Re: [PATCH v2] PCI: Add ATS-disable quirk for AMD Stoney GPUs

From: Samuel Sieb
Date: Fri May 26 2017 - 02:53:31 EST


On 05/24/2017 05:56 AM, Deucher, Alexander wrote:
-----Original Message-----
From: Joerg Roedel [mailto:jroedel@xxxxxxx]
Sent: Wednesday, May 24, 2017 4:45 AM
To: Deucher, Alexander
Cc: 'David Woodhouse'; 'Joerg Roedel'; Bjorn Helgaas; linux-
pci@xxxxxxxxxxxxxxx; linux-kernel@xxxxxxxxxxxxxxx; Daniel Drake; Samuel
Sieb
Subject: Re: [PATCH v2] PCI: Add ATS-disable quirk for AMD Stoney GPUs

Hi Alexander,

On Tue, May 23, 2017 at 07:54:12PM +0000, Deucher, Alexander wrote:
I finally got an answer from the hw team and we validated ATS on
stoney as well so in theory this patch shouldnât actually be needed.
I think we may actually be papering over some other issue. The
following patch seems to also fix this issue (and other issues):
https://www.spinics.net/lists/stable/msg172631.html

Yeah, but it still looks to me like that the hardware got into some
weird state with the storm of ATS invalidations sent to it.
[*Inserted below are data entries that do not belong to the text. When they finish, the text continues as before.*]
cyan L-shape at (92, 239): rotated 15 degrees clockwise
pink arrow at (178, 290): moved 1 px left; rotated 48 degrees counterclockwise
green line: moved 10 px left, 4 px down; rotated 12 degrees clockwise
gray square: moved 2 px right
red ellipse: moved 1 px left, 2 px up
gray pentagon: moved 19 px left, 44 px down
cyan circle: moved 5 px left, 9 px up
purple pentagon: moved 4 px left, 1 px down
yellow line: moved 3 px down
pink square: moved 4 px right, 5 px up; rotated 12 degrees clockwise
The Completion-Wait loop timeouts seen in the original bug report
indicate that the IOMMU is waiting for a response that never comes. And
this is probably the ATS flush completion response from the GPU, as
disabling ATS on the GPU makes the issue disappear.

Yeah, it's weird. My ack on the patch still stands. Just adding some additional data.


I just tested this patch without the previous ATS disabling patch (I verified that ATS was enabled). Doing a stress-test kernel build while running a 3D graphical application caused no disk corruption. That was running for several hours. If it's not the solution, it sure hides the problem really well.